L’ayatollah al-Sistani, porte-parole d’un nationalisme chiite irakien?
La récente décision du grand ayatollah Ali al-Sistani de restreindre son expression politique ne saurait être lue comme un retour au quiétisme « traditionnel » de la direction religieuse chiite. Elle en traduit plutôt un repositionnement tactique, dans le contexte irakien de fragmentation de l’autorité politique.

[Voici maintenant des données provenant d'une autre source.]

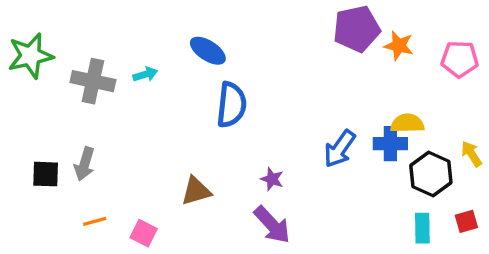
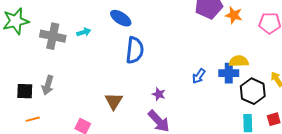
blue arrow: (340, 149) -> (199, 76), size x0.7
brown triangle: (196, 191) -> (114, 101), turned -42
orange line: (95, 221) -> (33, 119), moved

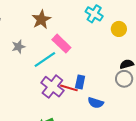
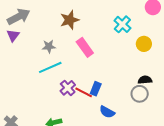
gray star: (18, 47) -> (49, 46), moved
cyan line: (45, 59) -> (50, 67), moved
purple cross: (52, 87) -> (68, 88), size x0.7

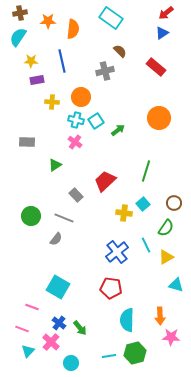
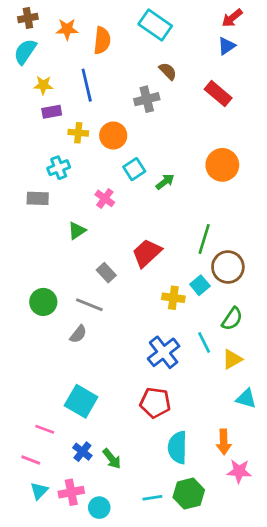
yellow cross: (52, 102) -> (78, 133), moved
cyan cross: (76, 120) -> (59, 168), moved, turned -35
brown circle: (174, 203) -> (228, 267), moved, size x1.5
pink cross: (51, 342) -> (71, 492), moved, turned 36

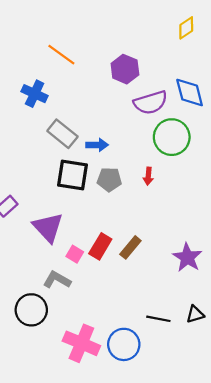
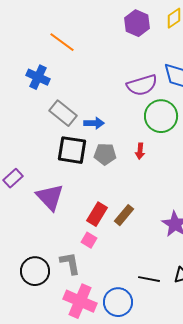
purple hexagon: (125, 69) -> (137, 23), moved
pink square: (75, 254) -> (89, 240), moved
gray L-shape: (57, 280) -> (70, 263), moved, turned 50

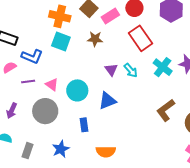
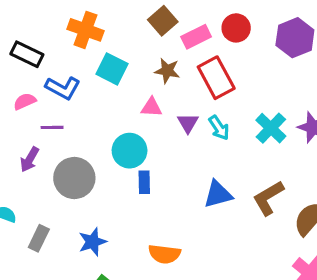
orange cross: (60, 16) -> (86, 30), moved
red rectangle: (141, 38) -> (216, 78), moved
pink triangle: (52, 85) -> (151, 107), moved, turned -40
blue triangle: (107, 101) -> (218, 194), moved
purple arrow: (12, 111) -> (30, 159), moved
blue rectangle: (84, 125) -> (144, 182), moved

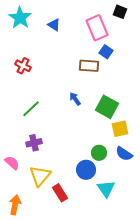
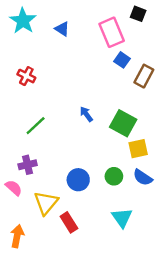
brown rectangle: (89, 66) -> (144, 76), moved, turned -66
purple cross: (34, 143) -> (28, 165), moved
blue circle: (86, 170) -> (78, 180), moved

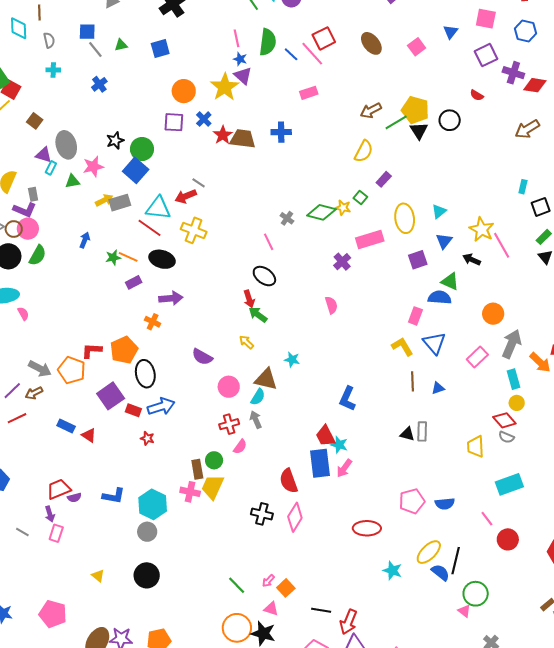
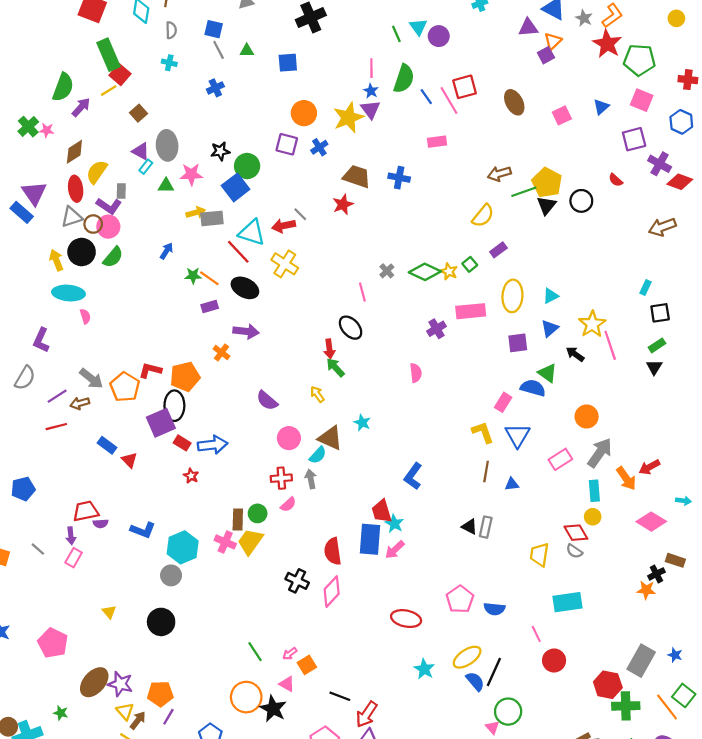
red star: (223, 135) -> (343, 204), moved
black ellipse: (145, 374) -> (174, 406), moved
pink pentagon: (412, 501) -> (460, 599), turned -30

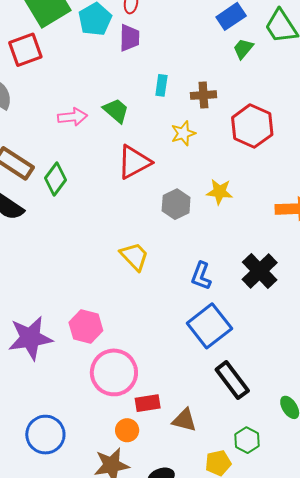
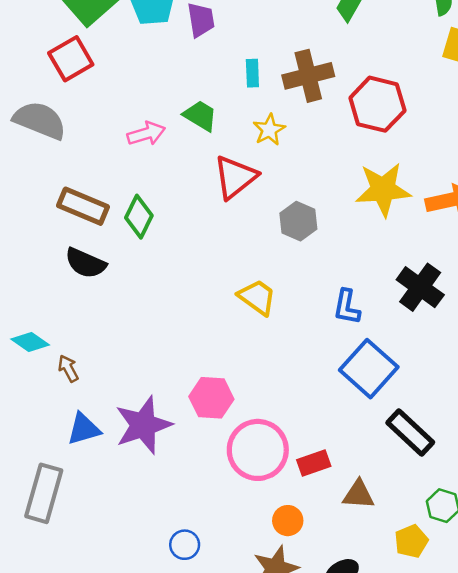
brown cross: (203, 95) -> (308, 76), size x1.5
yellow star: (183, 133) -> (269, 130), moved
yellow star: (220, 192) -> (383, 190), moved, size x1.6
red rectangle: (148, 403) -> (314, 463), moved
blue circle: (45, 435) -> (185, 545), size x0.6

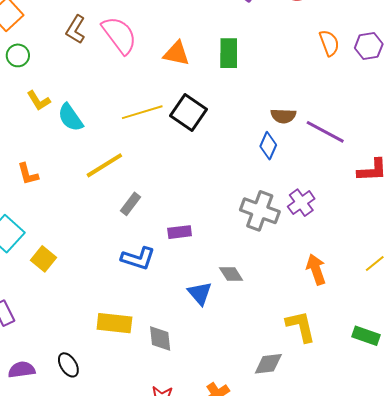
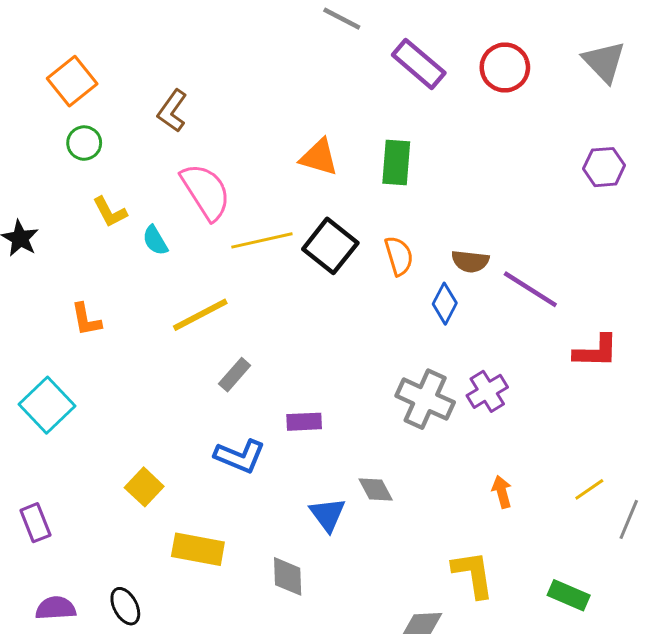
pink semicircle: (119, 35) -> (206, 192), moved
orange semicircle: (329, 43) -> (399, 256), moved
cyan semicircle: (70, 117) -> (155, 240), size x0.7
yellow square: (44, 259) -> (144, 487), moved
orange arrow: (316, 269) -> (502, 492), size x0.7
gray diamond: (160, 339) -> (288, 576), moved

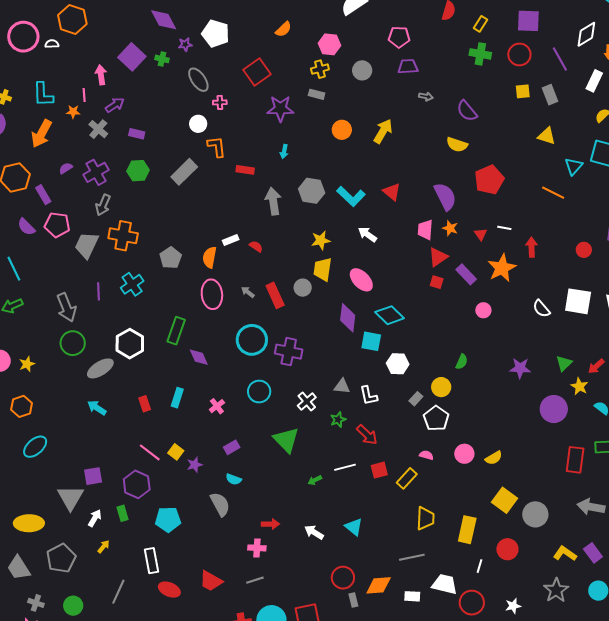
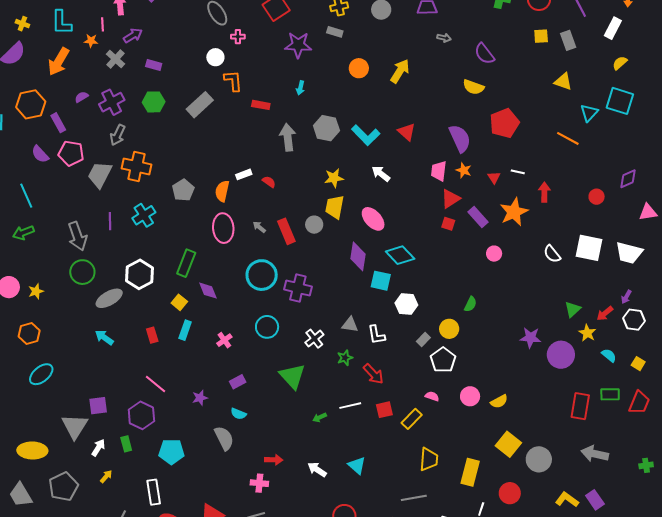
purple star: (520, 368) -> (530, 338), moved
yellow square: (176, 452) -> (179, 302), moved

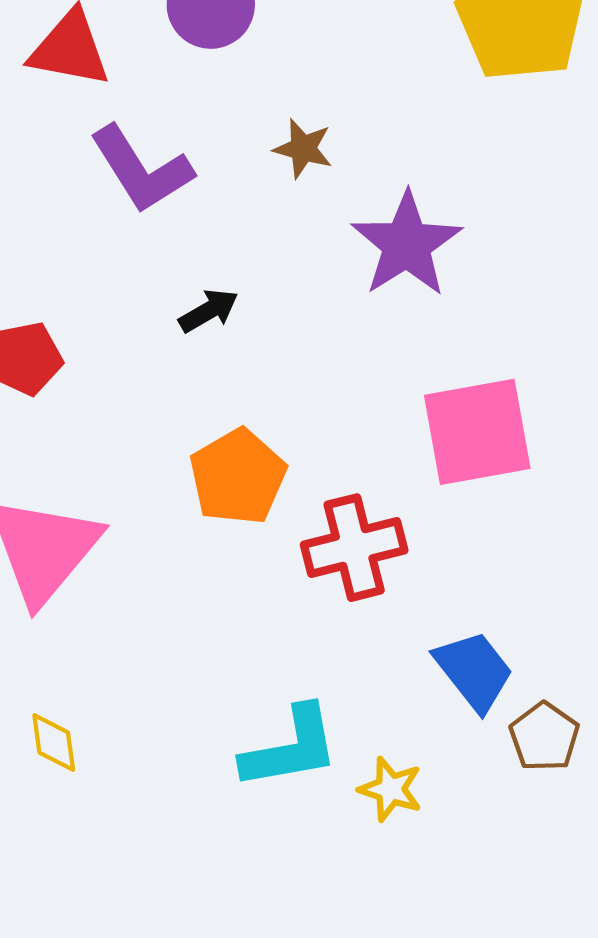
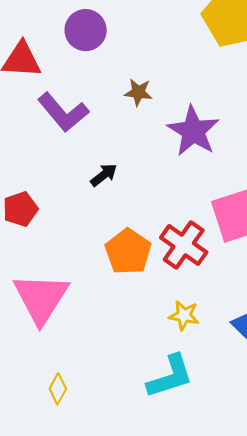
red cross: (354, 548) -> (184, 245), moved, turned -33
yellow diamond: (54, 742) -> (58, 389), turned 44
yellow star: (391, 789) -> (184, 315), moved

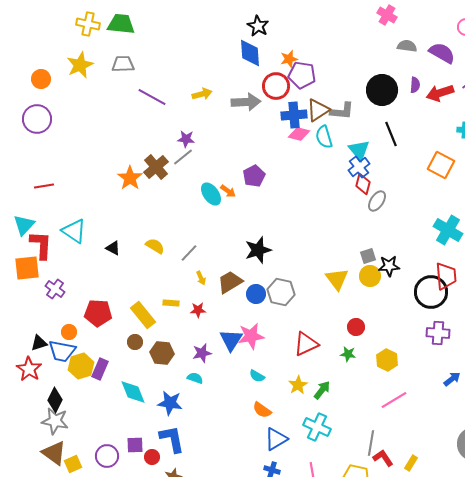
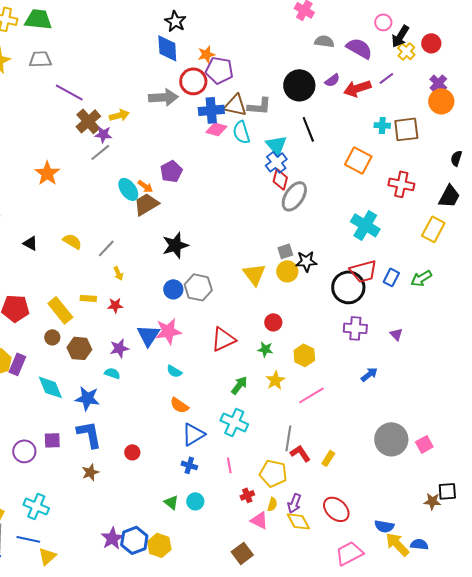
purple semicircle: (415, 85) -> (332, 80), turned 49
yellow arrow: (202, 94) -> (119, 115), moved
brown triangle: (318, 110) -> (235, 105), turned 45
brown cross: (156, 167) -> (88, 121), moved
gray ellipse: (377, 201) -> (294, 196), size x1.4
red trapezoid: (446, 276) -> (363, 271), turned 80
brown trapezoid: (230, 282) -> (146, 204), moved
yellow star: (298, 385) -> (275, 380), moved
red circle: (152, 457) -> (132, 452), moved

LeLe 13 juin 2014, quelques jours après la prise de Mossoul par l’organisation qui se proclamera ensuite « État islamique », Abd al-Mahdi al-Karbala’i, gardien du mausolée de l’imam Hussein à Kerbala, prononce son prêche du vendredi. Comme à l’accoutumée, la seconde partie du prêche retransmis en direct à la télévision nationale consiste en un communiqué politique de celui qu’al-Karbala’i représente : le grand ayatollah Ali al-Sistani, basé dans la ville sainte irakienne de Nadjaf. Il appelle les Irakiens à prendre les armes pour défendre la nation menacée. Dans les semaines qui suivent, une mobilisation considérable se met en place ; un an et demi plus tard, elle rassemble plus de cent mille combattants, dans leur immense majorité chiites, répartis en une quarantaine de milices. Cet épisode fondamental dans l’histoire immédiate de l’Irak consacre l’importance de celui qui, depuis la chute de Saddam Hussein en 2003, s’est imposé comme un élément central de la vie politique irakienne.